** Opening Available records block **

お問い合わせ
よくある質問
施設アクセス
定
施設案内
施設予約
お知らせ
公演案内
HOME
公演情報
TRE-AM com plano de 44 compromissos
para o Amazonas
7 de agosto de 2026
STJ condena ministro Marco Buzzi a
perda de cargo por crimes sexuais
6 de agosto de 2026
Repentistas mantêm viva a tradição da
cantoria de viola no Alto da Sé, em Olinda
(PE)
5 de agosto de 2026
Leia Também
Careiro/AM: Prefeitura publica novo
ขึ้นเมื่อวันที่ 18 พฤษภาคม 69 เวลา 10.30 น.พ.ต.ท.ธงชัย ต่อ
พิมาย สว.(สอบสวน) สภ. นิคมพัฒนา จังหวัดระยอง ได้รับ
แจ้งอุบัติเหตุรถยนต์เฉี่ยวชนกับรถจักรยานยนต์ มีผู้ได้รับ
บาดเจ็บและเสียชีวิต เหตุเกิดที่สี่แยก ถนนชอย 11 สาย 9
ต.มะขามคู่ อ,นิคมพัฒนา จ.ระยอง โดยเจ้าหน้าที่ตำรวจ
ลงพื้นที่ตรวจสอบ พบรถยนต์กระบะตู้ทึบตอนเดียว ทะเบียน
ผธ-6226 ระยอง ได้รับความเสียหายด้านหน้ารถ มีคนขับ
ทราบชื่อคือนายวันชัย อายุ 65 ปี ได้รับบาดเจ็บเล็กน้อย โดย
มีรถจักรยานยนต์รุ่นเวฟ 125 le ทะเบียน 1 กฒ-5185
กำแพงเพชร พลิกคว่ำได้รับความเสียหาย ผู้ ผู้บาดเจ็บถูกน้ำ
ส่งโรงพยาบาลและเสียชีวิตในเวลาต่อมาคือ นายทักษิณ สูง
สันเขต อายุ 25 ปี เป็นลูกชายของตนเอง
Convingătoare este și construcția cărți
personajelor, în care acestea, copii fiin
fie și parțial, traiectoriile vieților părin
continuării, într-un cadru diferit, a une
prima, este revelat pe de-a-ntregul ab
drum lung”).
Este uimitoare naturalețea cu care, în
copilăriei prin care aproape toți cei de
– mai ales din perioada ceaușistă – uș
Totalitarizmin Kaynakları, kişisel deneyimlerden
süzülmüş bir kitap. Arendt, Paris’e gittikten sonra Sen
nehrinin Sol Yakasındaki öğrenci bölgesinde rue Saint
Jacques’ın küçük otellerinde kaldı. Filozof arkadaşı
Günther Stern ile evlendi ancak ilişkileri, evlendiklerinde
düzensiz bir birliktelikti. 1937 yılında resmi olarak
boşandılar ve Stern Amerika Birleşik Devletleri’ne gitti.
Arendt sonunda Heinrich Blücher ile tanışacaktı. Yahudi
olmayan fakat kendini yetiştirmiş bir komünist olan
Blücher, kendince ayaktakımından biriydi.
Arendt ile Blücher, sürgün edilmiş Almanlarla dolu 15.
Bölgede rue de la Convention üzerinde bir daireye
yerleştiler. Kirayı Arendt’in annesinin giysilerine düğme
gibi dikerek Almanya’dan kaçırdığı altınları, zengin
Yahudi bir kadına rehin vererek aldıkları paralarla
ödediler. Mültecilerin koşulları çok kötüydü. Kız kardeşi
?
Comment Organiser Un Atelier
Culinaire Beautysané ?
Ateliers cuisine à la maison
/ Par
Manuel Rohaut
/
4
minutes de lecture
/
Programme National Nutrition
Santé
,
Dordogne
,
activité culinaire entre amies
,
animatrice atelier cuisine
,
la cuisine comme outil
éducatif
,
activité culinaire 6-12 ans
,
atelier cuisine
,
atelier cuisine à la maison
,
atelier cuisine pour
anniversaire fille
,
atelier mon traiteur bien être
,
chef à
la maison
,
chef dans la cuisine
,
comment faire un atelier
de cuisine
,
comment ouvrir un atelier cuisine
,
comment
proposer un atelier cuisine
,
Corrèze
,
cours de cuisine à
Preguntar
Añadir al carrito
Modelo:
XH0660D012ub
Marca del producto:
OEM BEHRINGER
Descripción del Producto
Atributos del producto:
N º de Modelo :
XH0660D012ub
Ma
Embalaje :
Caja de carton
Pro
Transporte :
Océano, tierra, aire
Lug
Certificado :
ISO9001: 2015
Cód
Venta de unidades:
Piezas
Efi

** Closing Available records block **

What you need to do:
Copy all the data. Match it exactly.

Exercise result:
お問い合わせ
よくある質問
施設アクセス
定
施設案内
施設予約
お知らせ
公演案内
HOME
公演情報
TRE-AM com plano de 44 compromissos
para o Amazonas
7 de agosto de 2026
STJ condena ministro Marco Buzzi a
perda de cargo por crimes sexuais
6 de agosto de 2026
Repentistas mantêm viva a tradição da
cantoria de viola no Alto da Sé, em Olinda
(PE)
5 de agosto de 2026
Leia Também
Careiro/AM: Prefeitura publica novo
ขึ้นเมื่อวันที่ 18 พฤษภาคม 69 เวลา 10.30 น.พ.ต.ท.ธงชัย ต่อ
พิมาย สว.(สอบสวน) สภ. นิคมพัฒนา จังหวัดระยอง ได้รับ
แจ้งอุบัติเหตุรถยนต์เฉี่ยวชนกับรถจักรยานยนต์ มีผู้ได้รับ
บาดเจ็บและเสียชีวิต เหตุเกิดที่สี่แยก ถนนชอย 11 สาย 9
ต.มะขามคู่ อ,นิคมพัฒนา จ.ระยอง โดยเจ้าหน้าที่ตำรวจ
ลงพื้นที่ตรวจสอบ พบรถยนต์กระบะตู้ทึบตอนเดียว ทะเบียน
ผธ-6226 ระยอง ได้รับความเสียหายด้านหน้ารถ มีคนขับ
ทราบชื่อคือนายวันชัย อายุ 65 ปี ได้รับบาดเจ็บเล็กน้อย โดย
มีรถจักรยานยนต์รุ่นเวฟ 125 le ทะเบียน 1 กฒ-5185
กำแพงเพชร พลิกคว่ำได้รับความเสียหาย ผู้ ผู้บาดเจ็บถูกน้ำ
ส่งโรงพยาบาลและเสียชีวิตในเวลาต่อมาคือ นายทักษิณ สูง
สันเขต อายุ 25 ปี เป็นลูกชายของตนเอง
Convingătoare este și construcția cărți
personajelor, în care acestea, copii fiin
fie și parțial, traiectoriile vieților părin
continuării, într-un cadru diferit, a une
prima, este revelat pe de-a-ntregul ab
drum lung”).
Este uimitoare naturalețea cu care, în
copilăriei prin care aproape toți cei de
– mai ales din perioada ceaușistă – uș
Totalitarizmin Kaynakları, kişisel deneyimlerden
süzülmüş bir kitap. Arendt, Paris’e gittikten sonra Sen
nehrinin Sol Yakasındaki öğrenci bölgesinde rue Saint
Jacques’ın küçük otellerinde kaldı. Filozof arkadaşı
Günther Stern ile evlendi ancak ilişkileri, evlendiklerinde
düzensiz bir birliktelikti. 1937 yılında resmi olarak
boşandılar ve Stern Amerika Birleşik Devletleri’ne gitti.
Arendt sonunda Heinrich Blücher ile tanışacaktı. Yahudi
olmayan fakat kendini yetiştirmiş bir komünist olan
Blücher, kendince ayaktakımından biriydi.
Arendt ile Blücher, sürgün edilmiş Almanlarla dolu 15.
Bölgede rue de la Convention üzerinde bir daireye
yerleştiler. Kirayı Arendt’in annesinin giysilerine düğme
gibi dikerek Almanya’dan kaçırdığı altınları, zengin
Yahudi bir kadına rehin vererek aldıkları paralarla
ödediler. Mültecilerin koşulları çok kötüydü. Kız kardeşi
?
Comment Organiser Un Atelier
Culinaire Beautysané ?
Ateliers cuisine à la maison
/ Par
Manuel Rohaut
/
4
minutes de lecture
/
Programme National Nutrition
Santé
,
Dordogne
,
activité culinaire entre amies
,
animatrice atelier cuisine
,
la cuisine comme outil
éducatif
,
activité culinaire 6-12 ans
,
atelier cuisine
,
atelier cuisine à la maison
,
atelier cuisine pour
anniversaire fille
,
atelier mon traiteur bien être
,
chef à
la maison
,
chef dans la cuisine
,
comment faire un atelier
de cuisine
,
comment ouvrir un atelier cuisine
,
comment
proposer un atelier cuisine
,
Corrèze
,
cours de cuisine à
Preguntar
Añadir al carrito
Modelo:
XH0660D012ub
Marca del producto:
OEM BEHRINGER
Descripción del Producto
Atributos del producto:
N º de Modelo :
XH0660D012ub
Ma
Embalaje :
Caja de carton
Pro
Transporte :
Océano, tierra, aire
Lug
Certificado :
ISO9001: 2015
Cód
Venta de unidades:
Piezas
Efi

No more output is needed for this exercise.